**Items from a data source**.
───

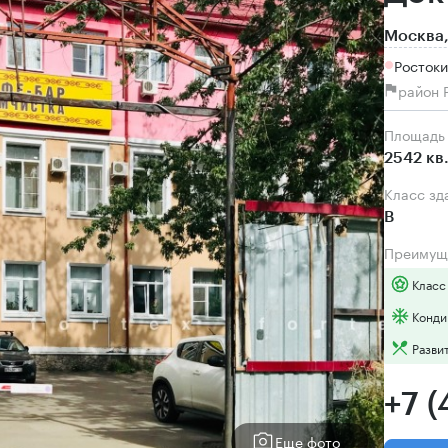
Москва,
Ростоки
район 
Площадь
2542 кв
Класс зд
B
Преимущ
Класс
Конди
Разви
+7 
Еще фото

───

**PROBLEM DETAILS**. What is needed here is an exact copy of all the entries, without the pictures.

**WRITTEN RESPONSE**.
Москва,
Ростоки
район 
Площадь
2542 кв
Класс зд
B
Преимущ
Класс
Конди
Разви
+7 
Еще фото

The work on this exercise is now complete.